* Requirement *
Begin with the first line of the entries below and reproduce each line exactly, ending with the line that holds "öğrenimi sistemidir. Bu".

* Supplied records *
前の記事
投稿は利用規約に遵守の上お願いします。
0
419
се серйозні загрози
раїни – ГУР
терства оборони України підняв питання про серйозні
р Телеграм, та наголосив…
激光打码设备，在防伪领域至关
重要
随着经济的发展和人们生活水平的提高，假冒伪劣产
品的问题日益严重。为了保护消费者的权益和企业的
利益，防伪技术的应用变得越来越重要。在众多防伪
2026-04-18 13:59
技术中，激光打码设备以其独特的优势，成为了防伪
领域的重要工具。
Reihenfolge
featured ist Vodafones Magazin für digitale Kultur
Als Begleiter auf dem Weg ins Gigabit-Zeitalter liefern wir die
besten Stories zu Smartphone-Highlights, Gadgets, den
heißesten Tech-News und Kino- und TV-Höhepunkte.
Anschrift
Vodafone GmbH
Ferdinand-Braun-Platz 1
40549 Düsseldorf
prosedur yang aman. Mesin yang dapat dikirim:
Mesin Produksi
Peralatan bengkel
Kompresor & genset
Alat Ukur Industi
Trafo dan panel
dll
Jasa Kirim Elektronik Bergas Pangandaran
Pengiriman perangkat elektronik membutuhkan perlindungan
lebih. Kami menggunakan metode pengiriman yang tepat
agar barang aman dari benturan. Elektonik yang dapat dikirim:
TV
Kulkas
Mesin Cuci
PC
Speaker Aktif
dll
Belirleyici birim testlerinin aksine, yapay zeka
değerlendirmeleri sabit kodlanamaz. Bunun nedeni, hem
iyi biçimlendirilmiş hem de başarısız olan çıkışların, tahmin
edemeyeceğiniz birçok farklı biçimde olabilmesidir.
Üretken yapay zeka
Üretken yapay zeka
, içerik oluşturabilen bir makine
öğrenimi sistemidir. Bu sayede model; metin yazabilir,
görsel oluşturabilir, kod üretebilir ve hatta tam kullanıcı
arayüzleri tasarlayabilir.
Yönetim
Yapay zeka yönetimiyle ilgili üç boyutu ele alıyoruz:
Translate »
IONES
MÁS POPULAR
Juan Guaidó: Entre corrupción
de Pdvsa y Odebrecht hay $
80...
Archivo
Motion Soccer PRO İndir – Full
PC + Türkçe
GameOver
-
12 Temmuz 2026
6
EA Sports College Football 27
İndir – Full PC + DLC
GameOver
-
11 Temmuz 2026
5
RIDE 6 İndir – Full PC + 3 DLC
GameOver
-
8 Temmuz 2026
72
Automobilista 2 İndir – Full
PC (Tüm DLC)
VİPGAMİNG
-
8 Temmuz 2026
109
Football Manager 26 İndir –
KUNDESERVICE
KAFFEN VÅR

* Written answer *
前の記事
投稿は利用規約に遵守の上お願いします。
0
419
се серйозні загрози
раїни – ГУР
терства оборони України підняв питання про серйозні
р Телеграм, та наголосив…
激光打码设备，在防伪领域至关
重要
随着经济的发展和人们生活水平的提高，假冒伪劣产
品的问题日益严重。为了保护消费者的权益和企业的
利益，防伪技术的应用变得越来越重要。在众多防伪
2026-04-18 13:59
技术中，激光打码设备以其独特的优势，成为了防伪
领域的重要工具。
Reihenfolge
featured ist Vodafones Magazin für digitale Kultur
Als Begleiter auf dem Weg ins Gigabit-Zeitalter liefern wir die
besten Stories zu Smartphone-Highlights, Gadgets, den
heißesten Tech-News und Kino- und TV-Höhepunkte.
Anschrift
Vodafone GmbH
Ferdinand-Braun-Platz 1
40549 Düsseldorf
prosedur yang aman. Mesin yang dapat dikirim:
Mesin Produksi
Peralatan bengkel
Kompresor & genset
Alat Ukur Industi
Trafo dan panel
dll
Jasa Kirim Elektronik Bergas Pangandaran
Pengiriman perangkat elektronik membutuhkan perlindungan
lebih. Kami menggunakan metode pengiriman yang tepat
agar barang aman dari benturan. Elektonik yang dapat dikirim:
TV
Kulkas
Mesin Cuci
PC
Speaker Aktif
dll
Belirleyici birim testlerinin aksine, yapay zeka
değerlendirmeleri sabit kodlanamaz. Bunun nedeni, hem
iyi biçimlendirilmiş hem de başarısız olan çıkışların, tahmin
edemeyeceğiniz birçok farklı biçimde olabilmesidir.
Üretken yapay zeka
Üretken yapay zeka
, içerik oluşturabilen bir makine
öğrenimi sistemidir. Bu sayede model; metin yazabilir,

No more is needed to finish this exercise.